Is the device Tx Power available in the uplink information?

We are really trying to get a handle on battery life on the device end and there are two parameters that really affect this. One is sensor data rate (DR) and the other is Tx power. I can get spreading factor and bandwidth which in turn gives DR. I can also get RSSI, SNR, etc. However…I don’t see the device transmit power anywhere in the standard LoRaWAN uplink. Is it there?

No, this is not communicated during the uplink.

If uplink power is being tuned by MAC commands you should be able to get those, at least if you collect them historically.

But I’d question the basic assumption: for low power radios, transmit RF power isn’t all that drastic a component of power consumption. Likely what matters a lot more is radio on time - ie, transmitting at SF7 or SF10 even at the same RF power level is going to have a substantially different power cost, because SF10 will take 8 times as long. So SF and amount of traffic are probably a far more useful piece of information.

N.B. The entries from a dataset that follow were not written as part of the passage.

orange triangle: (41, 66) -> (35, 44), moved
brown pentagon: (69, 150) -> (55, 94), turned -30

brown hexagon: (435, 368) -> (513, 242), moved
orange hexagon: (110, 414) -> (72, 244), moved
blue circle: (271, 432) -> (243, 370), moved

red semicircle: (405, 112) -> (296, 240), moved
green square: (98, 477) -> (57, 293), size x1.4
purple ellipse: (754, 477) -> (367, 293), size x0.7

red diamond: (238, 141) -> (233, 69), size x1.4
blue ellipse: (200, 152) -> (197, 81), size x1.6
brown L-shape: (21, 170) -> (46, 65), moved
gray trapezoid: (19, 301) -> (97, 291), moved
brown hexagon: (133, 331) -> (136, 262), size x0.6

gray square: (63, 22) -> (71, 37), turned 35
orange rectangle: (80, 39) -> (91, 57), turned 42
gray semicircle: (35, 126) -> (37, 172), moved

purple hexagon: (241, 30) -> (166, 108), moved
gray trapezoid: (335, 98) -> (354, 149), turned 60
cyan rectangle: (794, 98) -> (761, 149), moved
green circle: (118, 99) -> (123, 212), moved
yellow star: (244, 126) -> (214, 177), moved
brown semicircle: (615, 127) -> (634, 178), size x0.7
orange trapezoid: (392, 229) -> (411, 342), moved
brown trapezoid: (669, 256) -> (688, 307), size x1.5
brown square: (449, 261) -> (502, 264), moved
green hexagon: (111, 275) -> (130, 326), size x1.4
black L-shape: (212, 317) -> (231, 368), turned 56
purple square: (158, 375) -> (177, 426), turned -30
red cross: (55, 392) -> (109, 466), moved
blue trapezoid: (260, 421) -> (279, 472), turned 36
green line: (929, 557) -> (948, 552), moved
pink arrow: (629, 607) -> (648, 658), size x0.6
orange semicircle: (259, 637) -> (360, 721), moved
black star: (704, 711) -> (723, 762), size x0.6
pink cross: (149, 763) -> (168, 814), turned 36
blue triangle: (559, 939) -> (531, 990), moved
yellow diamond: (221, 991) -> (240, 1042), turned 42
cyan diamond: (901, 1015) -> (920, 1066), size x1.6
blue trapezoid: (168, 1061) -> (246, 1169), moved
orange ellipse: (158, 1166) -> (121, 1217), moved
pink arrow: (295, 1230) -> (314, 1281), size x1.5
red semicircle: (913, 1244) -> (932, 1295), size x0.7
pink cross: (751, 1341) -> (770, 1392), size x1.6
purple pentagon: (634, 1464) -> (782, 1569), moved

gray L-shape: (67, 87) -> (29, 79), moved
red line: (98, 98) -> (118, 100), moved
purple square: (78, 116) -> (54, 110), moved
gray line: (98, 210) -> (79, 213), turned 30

I’ve got a node on an integrating micro amp meter sitting on an Internet-reachable raspberry pi hiding behind enough urban obstacles that it counts as a distant but usefully workable range. Both the power meter and the node firmware output serial data streams that are combined into one log file you can ssh in and tail. It’s proved extremely informative to be able to watch what various firmware operations “cost” from wakeup to return to sleep, and to do so at a range where slower spreading factors are involved, vs. when the node is sitting a few meters from the gateway in the lab.

Edit: Variation is a little more than I’d expected, but providing you aren’t use the special +20dBm mode nor the very low one, I think transmit time is still the larger factor.

From SX1276 data sheet

  • 20 dBm, on PA_BOOST RFOP = 120 mA
  • 17 dBm, on PA_BOOST RFOP = 87 mA
  • 13 dBm, on RFO_LF/HF pin RFOP = 29 mA
  • 7 dBm, on RFO_LF/HF = 20 mA

(assuming decent matching)

Thank you so much for taking the time to give input here! Our end nodes (devices) are using the 20dBm power mode, so with overhead the current draw there is roughly 128mA. Then I see the devices throttle down to a current draw of roughly 45mA which appears to be 13dBm or 14dBm plus overhead. If I do a AAA lithium battery life calculation using a fixed DR3 (SF7/125kHz), 29 Byte Payload, 30s Update Rate, with a varying Tx power level, then I get the following:
DR3/Tx20=132 days
DR3/Tx14=321 days

So, it is fairly significant in my situation because of the 30 second update rate. We are transmitting quite often.

You make a good case, and your question opened my eye to the fact that the transmit power matters more than I’d been thinking it did, of course along with spreading factor and packet length.

If you can’t figure it out by tracking MAC commands, any chance you can spare a few bits somewhere in your payload to indicate the power utilized? Or if the “port” field is underutilized you can encode information in low bits there (within allowed ranges of course).